Di sebelah utara, Samaria berbatasan dengan lembah Esdraelon; di sebelah timur dengan Sungai Yordan; di sebelah barat dengan Pegunungan Karmel (di bagian utara) dan dataran Sharon (di barat); di sebelah selatan dengan Yudea (bukit-bukit Yerusalem). Bukit-bukit Samaria tidak begitu tinggi, jarang yang tingginya lebih dari 800 meter. Iklim Samaria lebih ramah daripada iklim Yudea.
Kontrol politik Sejarah Samaria di zaman modern, yang dimulai ketika wilayah Samaria, yang tadinya dikuasai oleh Kekaisaran Ottoman, dipercayakan kepada Britania Raya untuk menjalankan administrasi nya pada masa setelah Perang Dunia I sebagai Mandat Britania atas Palestina, oleh Liga Bangsa-Bangsa.
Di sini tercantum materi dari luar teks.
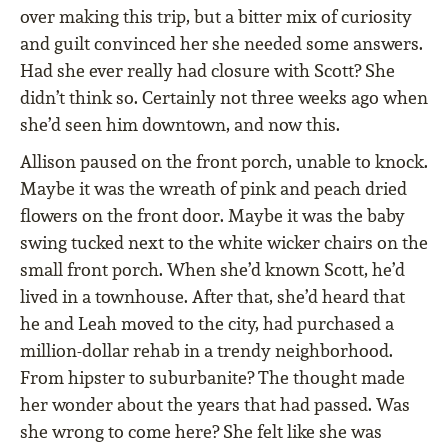
over making this trip, but a bitter mix of curiosity
and guilt convinced her she needed some answers.
Had she ever really had closure with Scott? She
didn’t think so. Certainly not three weeks ago when
she’d seen him downtown, and now this.
Allison paused on the front porch, unable to knock.
Maybe it was the wreath of pink and peach dried
flowers on the front door. Maybe it was the baby
swing tucked next to the white wicker chairs on the
small front porch. When she’d known Scott, he’d
lived in a townhouse. After that, she’d heard that
he and Leah moved to the city, had purchased a
million-dollar rehab in a trendy neighborhood.
From hipster to suburbanite? The thought made
her wonder about the years that had passed. Was
she wrong to come here? She felt like she was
Akibat dari Perang Arab-Israel 1948, wilayah ini jauth ke tangan kekuasaan Yordania dan para penduduknya belakangan menerima paspor Yordania.
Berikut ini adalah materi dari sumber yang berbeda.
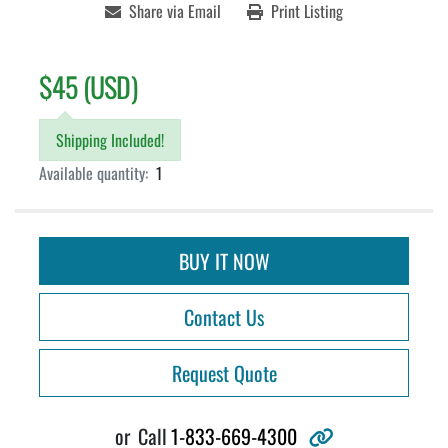
Share via Email
Print Listing
$45 (USD)
Shipping Included!
Available quantity:
1
BUY IT NOW
Contact Us
Request Quote
other
or
Call
1-833-669-4300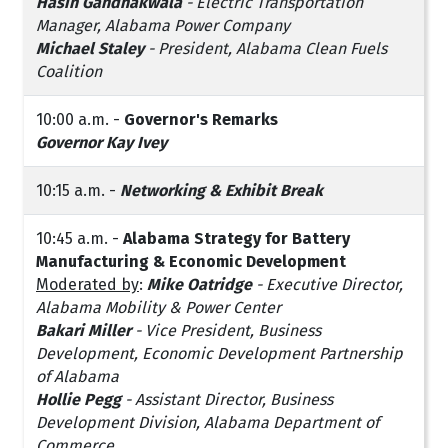
Hasin Gandhakwala
- Electric Transportation
Manager, Alabama Power Company
Michael Staley
- President, Alabama Clean Fuels
Coalition
10:00 a.m. -
Governor's Remarks
Governor Kay Ivey
10:15 a.m. -
Networking & Exhibit Break
10:45 a.m. -
Alabama Strategy for Battery
Manufacturing & Economic Development
Moderated by
:
Mike Oatridge
- Executive Director,
Alabama Mobility & Power Center
Bakari Miller
- Vice President, Business
Development, Economic Development Partnership
of Alabama
Hollie Pegg
- Assistant Director, Business
Development Division, Alabama Department of
Commerce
Samaria direbut oleh pasukan-pasukan Israel dari Yordania pada masa Perang Enam Hari 1967. Baru pada 1988 Yordania menarik klaimnya atas Tepi Barat, termasuk Samaria, dan belakangan dikukuhkan oleh perjanjian perdamaian Israel-Yordania tahun 1993. Sebaliknya Yordania mengakui Otoritas Palestina sebagai pihak yang berkuasa atas wilayah ini. Dalam Persetujuan Oslo 1994, tanggung jawab untuk melaksanakan administrasi atas sebagian wilayah Samaria (Wilayah 'A' dan 'B') dialihkan kepada Otoritas Palestina.
Israel telah dikritik karena kebijakannya membangun pemukiman di Samaria. Posisi Israel ialah bahwa status hukum tanah itu tidak jelas, sementara PBB tidak setuju. Lihat pemukiman Israel.
Secara etnis, orang Samaria adalah penduduk Samaria setelah awal pembuangan orang Israel di Israel (2 Raja-raja 17 dan Yosefus [Ant 9.277–91]). Ketika Asyur mengalahkan Kerajaan Utara (Israel) pada 722 SM, sebagian penduduknya dideportasi, dan orang-orang lain dari Kekaisaran Asyur ditempatkan di Israel. Sargon mengklaim dalam catatan-catatan sejarah Asyur bahwa ia mengangkut 27.290 penduduk dari Samaria, ibukota Israel Utara. Para penduduk yang baru menyembah dewa-dewa mereka sendiri, tetapi ketika di wilayah yang mulanya jarang penduduknya itu merajalela binatang-binatang buas yang berbahaya, mereka meminta kepada raja Asyur untuk mengirimkan para imam Israel untuk mengajar mereka tentang bagaimana menyembah "dewa wilayah itu." Hasilnya adalah sebuah agama sinkretistik – kelompok-kelompok nasional menyembah Tuhan, tetapi mereka juga melayani dewa-dewa mereka sendiri sesuai dengan kebiasaan bangsa-bangsa asal-usul mereka. Sebagian orang Samaria mengklaim sebagai keturunan orang Israel dari Kerajaan Utara yang lolos dari deportasi dan pembuangan.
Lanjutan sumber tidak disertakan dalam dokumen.